The dachshund is a small dog with a big personality. They make loyal family members and if treated well, are good with children. They are courageous dogs with a lot of energy. They can be slightly stubborn to train.
They make good watch dogs but some of them are aggressive towards strangers and other dogs.
According to the American Kennel Club they are the 13th most popular breed in the United States. They are classified as scent hounds in the United Kingdom and hounds in the United States.
They have a slightly comical appearance and their nicknames include “sausage dog” or “Weiner dog“
Origins Of The Dachshund
Although it is possible that a dog similar in appearance to the dachshund was around in ancient Egypt, the modern dachshund was bred in Germany for badger hunting.
In fact, dachshund is a German word which translates as “badger dog”
Their ancestry includes German, English and French breeds of terriers and hounds.
Opinion is divided regarding when they were first bred. There are 15th century records which refer to a similar dog. The Dachshund Club of America believe they were bred in the 18th century by foresters.
Outside of Germany, there are two sizes of dachshund, the standard and miniature. However, many dogs used as family pets fall between these two sizes.
A full-sized standard dachshund normally weighs between16 and 32 pounds. A fully-grown miniature dachshund weighs less than 11 pounds.
A standard dachshund is between 8 and 9 inches high and a miniature is between 5 and 6 inches high.
There are three coat types which occur in both sizes of dachshund. These are smooth, long-haired and wirehaired.
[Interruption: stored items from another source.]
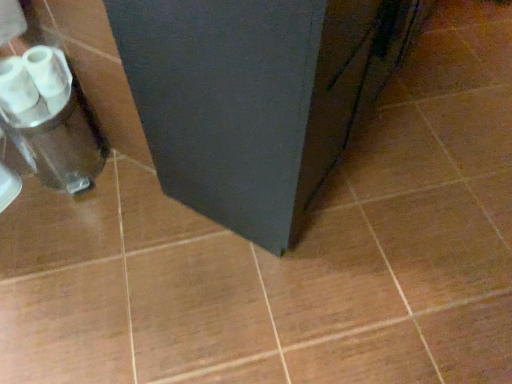 I want to click on silver metallic blender at left, so click(50, 119).

What is the approximate height of matte black cabinet at center?

29.59 inches.

At what (x,y) coordinates should I click in order to perform the action: click on silver metallic blender at left. Please return your answer as a coordinate pair (x, y). Looking at the image, I should click on (50, 119).

From a real-world perspective, who is located higher, silver metallic blender at left or white glossy toilet paper at left?

white glossy toilet paper at left is physically above.

What's the angular difference between silver metallic blender at left and white glossy toilet paper at left's facing directions?

The angular difference between silver metallic blender at left and white glossy toilet paper at left is 0.00128 degrees.

Could you tell me if silver metallic blender at left is facing white glossy toilet paper at left?

No, silver metallic blender at left is not turned towards white glossy toilet paper at left.

From the image's perspective, who appears lower, silver metallic blender at left or white glossy toilet paper at left?

silver metallic blender at left, from the image's perspective.

Considering the sizes of matte black cabinet at center and silver metallic blender at left in the image, is matte black cabinet at center wider or thinner than silver metallic blender at left?

matte black cabinet at center is wider than silver metallic blender at left.

Which object is closer to the camera taking this photo, matte black cabinet at center or silver metallic blender at left?

matte black cabinet at center is more forward.

Does matte black cabinet at center turn towards silver metallic blender at left?

No.

Are matte black cabinet at center and silver metallic blender at left located far from each other?

No, matte black cabinet at center is not far from silver metallic blender at left.

From a real-world perspective, is white glossy toilet paper at left physically located above or below matte black cabinet at center?

From a real-world perspective, white glossy toilet paper at left is physically below matte black cabinet at center.

In the image, there is a white glossy toilet paper at left. At what (x,y) coordinates should I click in order to perform the action: click on furniture above it (from the image's perspective). Please return your answer as a coordinate pair (x, y). The image size is (512, 384). Looking at the image, I should click on (256, 96).

Is white glossy toilet paper at left placed right next to matte black cabinet at center?

There is a gap between white glossy toilet paper at left and matte black cabinet at center.

Which object is wider, white glossy toilet paper at left or matte black cabinet at center?

matte black cabinet at center.

From a real-world perspective, is silver metallic blender at left located higher than matte black cabinet at center?

No.

Could matte black cabinet at center be considered to be inside silver metallic blender at left?

Definitely not — matte black cabinet at center is not inside silver metallic blender at left.

Is silver metallic blender at left to the right of matte black cabinet at center from the viewer's perspective?

No.

Looking at the image, does matte black cabinet at center seem bigger or smaller compared to white glossy toilet paper at left?

Clearly, matte black cabinet at center is larger in size than white glossy toilet paper at left.

How many degrees apart are the facing directions of matte black cabinet at center and white glossy toilet paper at left?

90 degrees separate the facing orientations of matte black cabinet at center and white glossy toilet paper at left.

From the image's perspective, is matte black cabinet at center on white glossy toilet paper at left?

Yes.

You are a GUI agent. You are given a task and a screenshot of the screen. Output one action in this format:
    pyautogui.click(x=<x>, y=<y>)
    Task: Click on the toilet paper below the matte black cabinet at center (from the image's perspective)
    This screenshot has height=384, width=512.
    Given the screenshot: What is the action you would take?
    pyautogui.click(x=34, y=82)

Is silver metallic blender at left at the back of white glossy toilet paper at left?

That's not correct — white glossy toilet paper at left is not looking away from silver metallic blender at left.

Can you see white glossy toilet paper at left touching silver metallic blender at left?

No, white glossy toilet paper at left is not beside silver metallic blender at left.

Is white glossy toilet paper at left at the right side of silver metallic blender at left?

In fact, white glossy toilet paper at left is to the left of silver metallic blender at left.

Is point (20, 98) behind point (32, 107)?

No, (20, 98) is closer to viewer.

Identify the location of toilet paper on the left of the silver metallic blender at left. The width and height of the screenshot is (512, 384). (34, 82).

I want to click on furniture above the silver metallic blender at left (from a real-world perspective), so click(x=256, y=96).

Consider the image. Based on their spatial positions, is white glossy toilet paper at left or matte black cabinet at center further from silver metallic blender at left?

matte black cabinet at center is positioned further to the anchor silver metallic blender at left.

From the image, which object appears to be nearer to matte black cabinet at center, silver metallic blender at left or white glossy toilet paper at left?

silver metallic blender at left is positioned closer to the anchor matte black cabinet at center.

Considering their positions, is matte black cabinet at center positioned further to silver metallic blender at left than white glossy toilet paper at left?

matte black cabinet at center is positioned further to the anchor silver metallic blender at left.

Considering their positions, is matte black cabinet at center positioned closer to white glossy toilet paper at left than silver metallic blender at left?

silver metallic blender at left is positioned closer to the anchor white glossy toilet paper at left.

From the image, which object appears to be nearer to matte black cabinet at center, white glossy toilet paper at left or silver metallic blender at left?

silver metallic blender at left lies closer to matte black cabinet at center than the other object.

From the image, which object appears to be nearer to white glossy toilet paper at left, silver metallic blender at left or matte black cabinet at center?

silver metallic blender at left is closer to white glossy toilet paper at left.

Locate an element on the screen. This screenshot has height=384, width=512. blender located between white glossy toilet paper at left and matte black cabinet at center in the left-right direction is located at coordinates (50, 119). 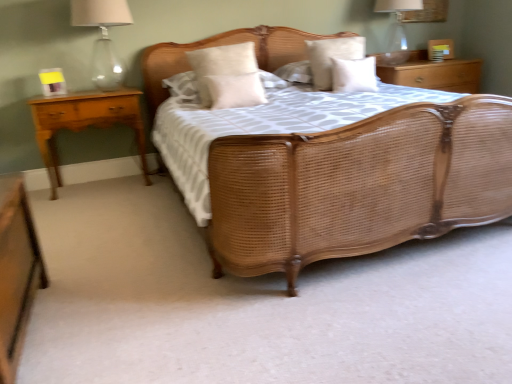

The coat colors include tan, black, fawn, beige, blue, chocolate and red.
There are also a number of patterns which occur on the coat. Hese include brindle, sable, dapple and Piebald.
Dachshunds do not need professional grooming, but the wire-haired variety should have regular brushing. The smooth variety sheds more than the others.
They have large floppy ears which were useful for keeping out dirt when they were digging. The Ears need regular inspection and cleaning.
Dachshunds can be difficult to house-train. Patience and persistence is needed. They can be quite stubborn dogs and all training might take a little bit longer than with some other breeds. They rank 49th in the list of intelligent dog breeds.
They become loyal companions and love to play games with their owner, especially if this involves chasing balls or toys.
They were bred as hunters to dig for badgers and other ground dwelling animals. They still like to dig and, as a dachshund owner, you may have to get used to holes in your garden.
They are good Watch Dogs but some of them become barkers. Their bark often sounds as if it comes from a much larger dog.
Dachshunds often bond closely with a single person. They can become jealous of this person's attention and need to be socialised early to avoid problems.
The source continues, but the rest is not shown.